When 240 observant Jews sat down to the 18-course dinner earlier this month, they were served a veritable zoo of animals that were unlikely candidates to be eaten under traditional Jewish dietary laws, known as kashrut.

Eating kosher, the organizers want to say, does not just mean chicken soup and matzo balls; the list of animals eaten by Jewish communities around the world throughout history is longer and stranger than most people think.

“It’s about keeping a 2,500-year-old tradition in our hands,” said Ari Greenspan, one of the organizers. “We have such a rich tradition but because of commercial food production, the only things slaughtered today are those that are financially feasible and grow quickly.”

The biblical rules that govern Jewish diets include a blacklist of animals that may not be eaten, like pigs, vultures or fish without scales. Beef is kosher, pork is not. Trout is kosher, crab is not. Religious Jews abide by these rules to the letter, but probably wouldn’t think to replace standards like beef or chicken with permitted alternatives like the water buffalo or pheasant served at the dinner.

The dinner’s organizers — Greenspan, a dentist, and Ari Zivotofsky, a rabbi, both 47 — have spent decades investigating the nether reaches of the kosher kitchen.

The two met as teens in a Jewish religious school near Jerusalem. When they learned kosher slaughter, they realized the list of permitted animals was under threat because people were dying and taking little-known traditions with them. Some dietary directions not spelled out clearly in the Bible — particularly methods of poultry slaughter — must be passed down orally by a living witness, Greenspan said.

Without witnesses, more animals may go the way of the peacock. It was one of 30 birds pictured in a 150-year-old Italian book on kosher poultry, but no one alive remembers how to slaughter it in a kosher way, the organizers said. So today peacock is off the Jewish menu.

The two traveled to more than 40 countries, interviewing aging kosher butchers and documenting traditions like eating locusts, common among the Jews of Yemen.

The research culminated in the July 22 dinner.

Dishes included sparrows, doves, deer, roasted elk and grilled cow udders. Pheasants flown in from Rome were rolled into cinnamon pastille pastries. Greenspan and Zivotofsky found three kosher butchers, from Algeria, France and Israel, who remembered how to properly slaughter guinea fowl.

A cadre of rabbis and academics explained each course to the diners.

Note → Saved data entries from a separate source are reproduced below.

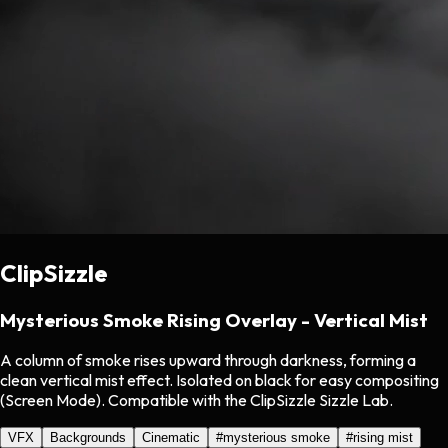
ClipSizzle
Mysterious Smoke Rising Overlay - Vertical Mist
A column of smoke rises upward through darkness, forming a
clean vertical mist effect. Isolated on black for easy compositing
(Screen Mode). Compatible with the ClipSizzle Sizzle Lab.
VFX
Backgrounds
Cinematic
#
mysterious smoke
#
rising mist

They also discussed long-running debates over the kosher status of some animals, such as swordfish, which was also served.

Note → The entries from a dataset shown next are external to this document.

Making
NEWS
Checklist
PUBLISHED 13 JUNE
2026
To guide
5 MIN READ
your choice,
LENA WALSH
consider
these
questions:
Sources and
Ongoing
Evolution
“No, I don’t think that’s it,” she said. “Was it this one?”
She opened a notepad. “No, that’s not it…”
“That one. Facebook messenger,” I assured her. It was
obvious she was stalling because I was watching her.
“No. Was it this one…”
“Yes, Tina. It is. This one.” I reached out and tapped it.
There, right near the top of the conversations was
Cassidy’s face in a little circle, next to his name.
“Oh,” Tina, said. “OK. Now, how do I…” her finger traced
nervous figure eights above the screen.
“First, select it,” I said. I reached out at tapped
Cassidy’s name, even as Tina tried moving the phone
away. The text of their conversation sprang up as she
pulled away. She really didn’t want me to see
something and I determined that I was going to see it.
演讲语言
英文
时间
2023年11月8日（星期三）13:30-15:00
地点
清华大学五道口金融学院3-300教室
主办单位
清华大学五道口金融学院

Zivotofsky read from a ruling by a 16th-century rabbi who said that swordfish has scales in water, meaning it is kosher, though the rabbi claimed the scales fall off when the fish is out of the water. That made it suspect enough that Zivotofsky wouldn’t eat it at the dinner, though others did.

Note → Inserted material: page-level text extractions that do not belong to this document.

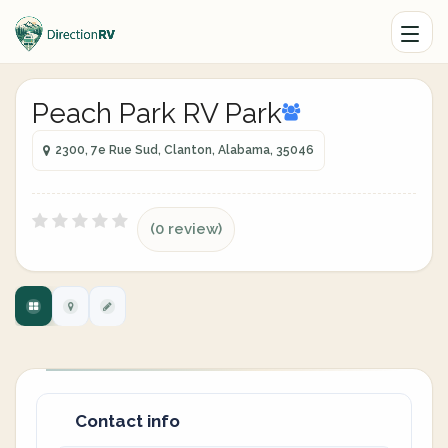
Peach Park RV Park
2300, 7e Rue Sud, Clanton, Alabama, 35046
(0 review)
Contact info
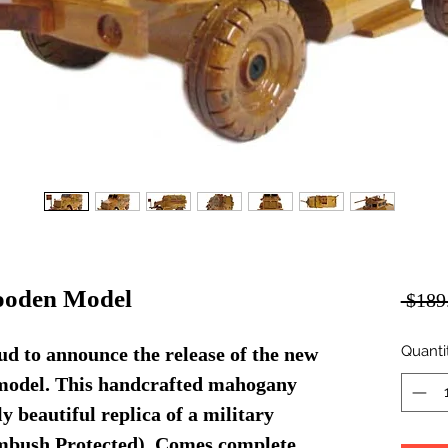
oden Model
 $189
Quanti
d to announce the release of the new
del. This handcrafted mahogany
 beautiful replica of a military
bush Protected). Comes complete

The organizers also restored a species to the kosher menu: the shibuta, a fish mentioned in the Talmud, the ancient commentary on the Bible that defines Jewish law. It is believed to refer to the Barbus grypus, a carp that grows in the Euphrates River. After the U.S. invaded Iraq, Greenspan said, he asked a military rabbi to confirm the fish was kosher. It was. At the dinner, shibuta from Turkey was served as a fried fish cake.

The locusts were nearly a disaster.

“We had someone raising them for us in Israel, but then there was a heat wave,” Greenspan said. “They all died. We were up a creek. Locusts are the big hit of dinner.” The organizers heard about an institution in Britain that grows insects, and Greenspan called a British cousin who brought the locusts to Israel in his suitcase.

Accountant Gadi Levin tore off the six legs of one of the brown locusts, about the length of his thumb, and bit into its crunchy body. Stir-fried, the locust was earthy and redolent with soy sauce.

“It was delicious,” said the 37-year-old South African-born Israeli. “It tasted like a barbecue crisp.”